In der Londoner City hat man keine Angst vor dem angekündigten U-Bahn-Streik. Man freut sich eher auf ein paar Tage mehr im Home Office.

U-Bahn-Streik: Alle Räder stehen still

Notiert in London

Alle Räder stehen still

von Andreas Hippin

Alle Räder stehen still, wenn dein starker Arm es will. An diesem Kampflied der Arbeiterklasse aus dem Jahr 1863 orientieren sich die Mitglieder der britischen Gewerkschaft RMT offenbar bis heute.
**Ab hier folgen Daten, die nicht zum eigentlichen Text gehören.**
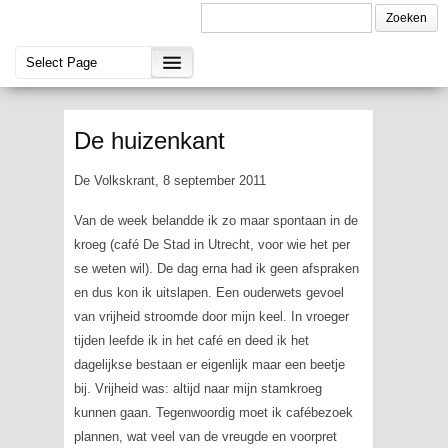
De huizenkant
De Volkskrant, 8 september 2011
Van de week belandde ik zo maar spontaan in de
kroeg (café De Stad in Utrecht, voor wie het per
se weten wil). De dag erna had ik geen afspraken
en dus kon ik uitslapen. Een ouderwets gevoel
van vrijheid stroomde door mijn keel. In vroeger
tijden leefde ik in het café en deed ik het
dagelijkse bestaan er eigenlijk maar een beetje
bij. Vrijheid was: altijd naar mijn stamkroeg
kunnen gaan. Tegenwoordig moet ik cafébezoek
plannen, wat veel van de vreugde en voorpret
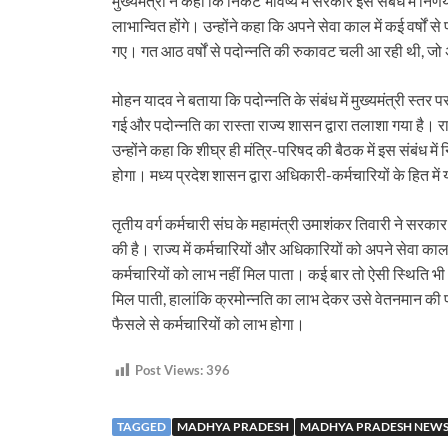
मुख्यमंत्री ने कहा कि निकट भविष्य में सरकार इस संबंध में न
लाभान्वित होंगे। उन्होंने कहा कि अपने सेवा काल में कई वर्षों स
गए। गत आठ वर्षों से पदोन्नति की रुकावट चली आ रही थी, जो
मोहन यादव ने बताया कि पदोन्नति के संबंध में मुख्यमंत्री स्तर प
गई और पदोन्नति का रास्ता राज्य शासन द्वारा तलाशा गया है। 
उन्होंने कहा कि शीघ्र ही मंत्रि-परिषद की बैठक में इस संबंध म
होगा। मध्य प्रदेश शासन द्वारा अधिकारी-कर्मचारियों के हित में 
तृतीय वर्ग कर्मचारी संघ के महामंत्री उमाशंकर तिवारी ने सरक
की है। राज्य में कर्मचारियों और अधिकारियों को अपने सेवा काल म
कर्मचारियों को लाभ नहीं मिल पाता। कई बार तो ऐसी स्थिति भी आ
मिल पाती, हालांकि क्रमोन्नति का लाभ देकर उसे वेतनमान की 
फैसले से कर्मचारियों को लाभ होगा।
Post Views:
396
TAGGED
MADHYA PRADESH
MADHYA PRADESH NEW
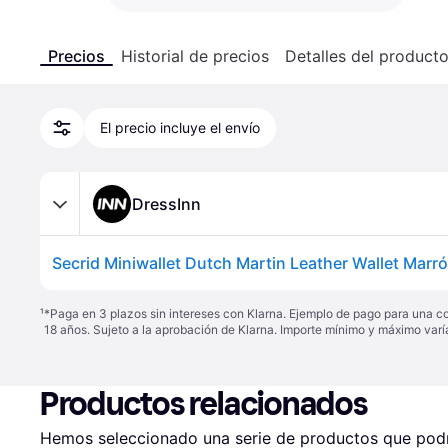
Precios
Historial de precios
Detalles del product
El precio incluye el envío
DressInn
Secrid Miniwallet Dutch Martin Leather Wallet Marr
¹
*Paga en 3 plazos sin intereses con Klarna. Ejemplo de pago para una c
18 años. Sujeto a la aprobación de Klarna. Importe mínimo y máximo varí
Productos relacionados
Hemos seleccionado una serie de productos que podrí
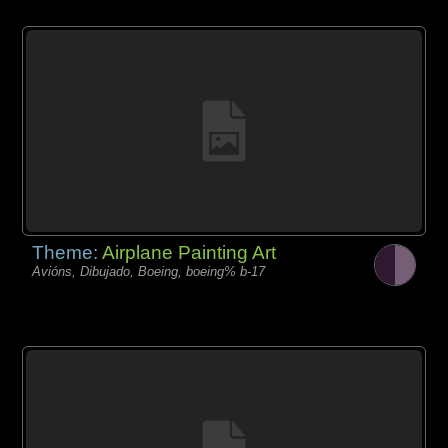
Theme:
Airplane Painting Art
Avións, Dibujado, Boeing, boeing% b-17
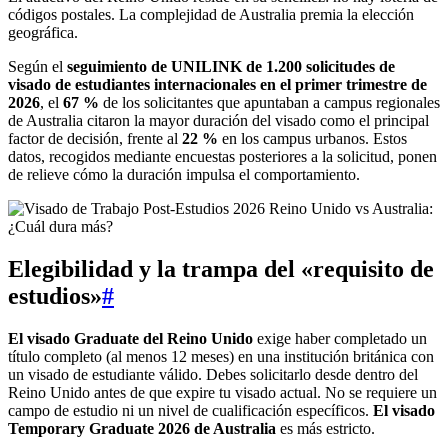
códigos postales. La complejidad de Australia premia la elección
geográfica.
Según el
seguimiento de UNILINK de 1.200 solicitudes de
visado de estudiantes internacionales en el primer trimestre de
2026
, el
67 %
de los solicitantes que apuntaban a campus regionales
de Australia citaron la mayor duración del visado como el principal
factor de decisión, frente al
22 %
en los campus urbanos. Estos
datos, recogidos mediante encuestas posteriores a la solicitud, ponen
de relieve cómo la duración impulsa el comportamiento.
Elegibilidad y la trampa del «requisito de
estudios»
#
El visado Graduate del Reino Unido
exige haber completado un
título completo (al menos 12 meses) en una institución británica con
un visado de estudiante válido. Debes solicitarlo desde dentro del
Reino Unido antes de que expire tu visado actual. No se requiere un
campo de estudio ni un nivel de cualificación específicos.
El visado
Temporary Graduate 2026 de Australia
es más estricto.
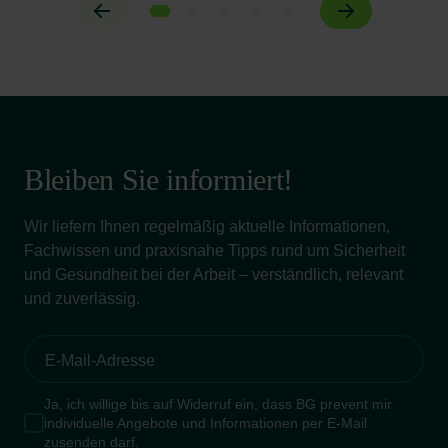
Bleiben Sie informiert!
Wir liefern Ihnen regelmäßig aktuelle Informationen,
Fachwissen und praxisnahe Tipps rund um Sicherheit
und Gesundheit bei der Arbeit – verständlich, relevant
und zuverlässig.
Ja, ich willige bis auf Widerruf ein, dass BG prevent mir
individuelle Angebote und Informationen per E-Mail
zusenden darf.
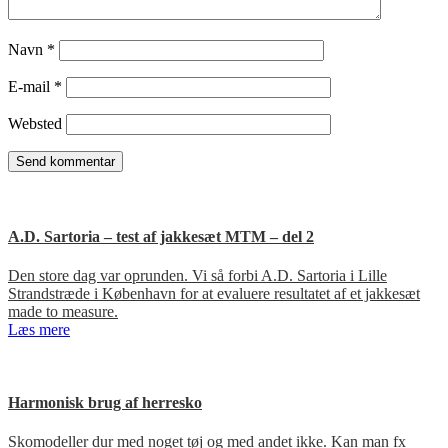
Navn
*
E-mail
*
Websted
A.D. Sartoria – test af jakkesæt MTM – del 2
Den store dag var oprunden. Vi så forbi A.D. Sartoria i Lille
Strandstræde i København for at evaluere resultatet af et jakkesæt
made to measure.
Læs mere
Harmonisk brug af herresko
Skomodeller dur med noget tøj og med andet ikke. Kan man fx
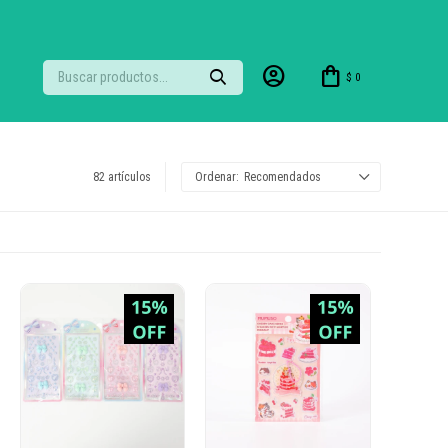
$
0
82 artículos
Recomendados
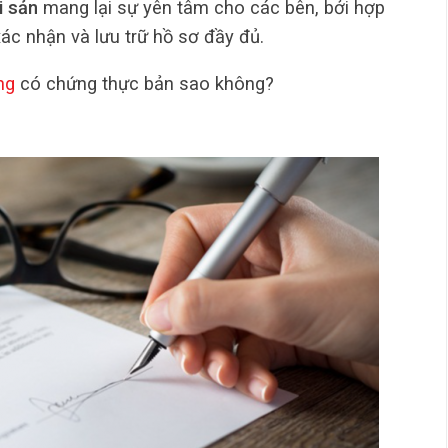
i sản
mang lại sự yên tâm cho các bên, bởi hợp
c nhận và lưu trữ hồ sơ đầy đủ.
ng
có chứng thực bản sao không?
Sie haben einen Streik ab Freitag angekündigt, der – rechtzeitig zum Schulbeginn – den öffentlichen Nahverkehr in der britischen Metropole tagelang lahmlegen soll.

In der City of London, wo auf jedem Quadratkilometer mehr als 100.000 Menschen in der Finanzbranche und professionellen Dienstleistungen arbeiten, hätte ein tagelanger U-Bahn-Streik vor der Pandemie noch für reichlich Unruhe gesorgt. Einer von 48 britischen Erwerbstätigen arbeitet dort. Der Großteil von ihnen ist mit Bussen und Bahnen unterwegs zum Arbeitsplatz. Doch mittlerweile macht man sich in den Unternehmen oft nicht mehr die Mühe, für Arbeitskampfmaßnahmen Notfallpläne aufzulegen.

Hochkonjunktur für Fahrdienste

In zumindest einer britischen Großbank haben die Mitarbeiter noch nichts von entsprechenden Vorbereitungen gehört. „Unser flexibles Arbeitszeitmodell stellt sicher, dass auf alle Fälle der kontinuierliche Betrieb gewährleistet ist“, sagt der Sprecher einer großen Fondsgesellschaft. Außerdem gebe es ja alternative Anreisemöglichkeiten wie den Zug, die Elizabeth Line oder den Bus. Man darf davon ausgehen, dass Fahrdienste wie Uber in den kommenden Tagen durch „Surge Pricing“ deutlich mehr einnehmen werden als sonst zu erwarten gewesen wäre.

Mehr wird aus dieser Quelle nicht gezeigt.